In Burke Concrete Accessories, Inc. v. Commissioner,supra at 597-599, we recognized the anomalous situation which occurs whenever a WHTC derives 80 percent of its income from sources within a United States possession. In such a case, as long as the corporation is a member of an affiliated group, it must join in its parent's consolidated return. If the same corporation is a section 931 possessions corporation, however, section 1504(b)(4) precludes it from joining in the parent's consolidated return.
In Burke Concrete we commented on the anomaly with the following language: Respondent's position produces a curiously illogical result. Since a Western Hemisphere trade corporation is concededly an "includible corporation," if [the taxpayer] had operated in the Bahamas, it would clearly have been eligible to join in the return. But, because it operated in Puerto Rico and qualified under section 931, as well as 921, it would -- if respondent's position were accepted -- thereby lose its eligibility even though the percentages of gross income requirements for a Western Hemisphere trade corporation are larger (95 percent and 90 percent) than that for a section 931 corporation (80 percent and 50 percent). The fact is that, in most, if not all, cases a corporation which derives sufficient income from a possession of the United States, located in the Western Hemisphere, to satisfy section 921(1) will also derive sufficient income to satisfy section 931(a)(1). n15 To hold that, under such circumstances, such a corporation should not be included in a consolidated return is to discriminate against a possession corporation contrary to the intendment of Congress to grant domestic corporations tax advantages when they operated in a U.S. possession and to the clear mandate of Congress that Western Hemisphere trade corporations were to be included in a consolidated return. * * * [Burke Concrete Accessories, Inc. v. Commissioner,supra at 598-599. Fn. ref. omitted.]

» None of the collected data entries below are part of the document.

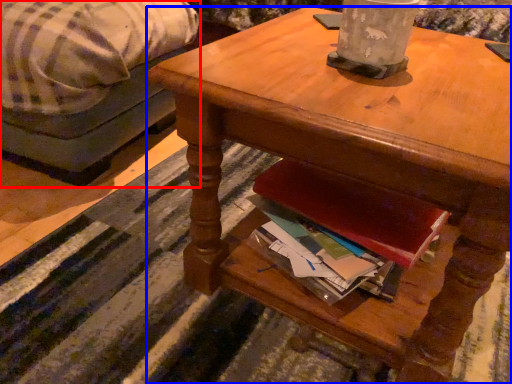 Question: Among these objects, which one is nearest to the camera, studio couch (highlighted by a red box) or desk (highlighted by a blue box)?

Choices:
 (A) studio couch
 (B) desk

Answer: (B) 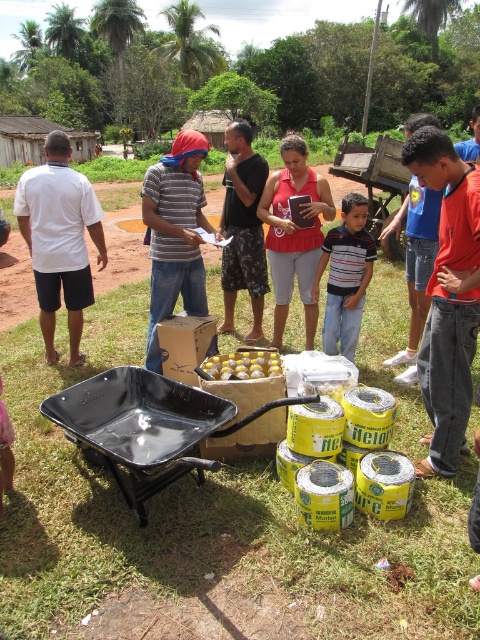 Question: Considering the real-world distances, which object is farthest from the wooden cart at center?

Choices:
 (A) yellow matte plastic eggs at center
 (B) black plastic cart at center

Answer: (B)

Question: Does matte pink tank top at center appear over striped cotton shirt at center?

Choices:
 (A) yes
 (B) no

Answer: (A)

Question: Is black plastic cart at center positioned at the back of white matte shirt at left?

Choices:
 (A) no
 (B) yes

Answer: (A)

Question: Which of the following is the closest to the observer?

There may be a situation where such a corporation may not exclude all its income received from a possession of the United States because all or part of such income was received within the United States but its qualifications under the conditions of sec. 931(a) is unaffected. See sec. 931(b). 13
Our reasoning in Burke Concrete controls the outcome of this case. The Congressional intent we spoke of there fully supports our decision here. Section 931 was designed to provide domestic corporations receiving most of their income from U.S. possessions with relief from the "double taxation" which would place them at a "serious disadvantage." H. Rept. No. 350, 67th Cong., 1st Sess. 8 (1921), 1939-1 C.B. (Part 2) 168, 174; S. Rept. No. 275, 67th Cong., 1st Sess. 9 (1921), 1939-1 C.B. (Part 2) 181, 187. It is antithetical to this purpose to argue, as respondent does here, that a section 931 corporation may not join in a consolidated return, even where it qualifies under another section which accords it the right to join in a consolidated return. 14
We agree with respondent that petitioner cannot have his cake and eat it too. It cannot use the benefits of section 931 and simultaneously disavow its status as a section 931 corporation when section 1504(b) is applied. We do not infer this to be petitioner's intent, however. Rather, by petitioner's litigating position, we infer its willingness to forego any section 931 benefits respondent has allowed so it may join its parent's consolidated return. In any event, by joining the consolidated returns, petitioner waives any section 931 benefits to which it would otherwise be entitled. The fact that petitioner claimed the benefits of section 931 on a separate tax return is not fatal to its case. Much as a taxpayer amends his return after filing, petitioner here amends its return position by its present litigating position.
Petitioner has chosen section 921 status here. As such, it may join its parent's consolidated return. 15
Decision will be entered for petitioner.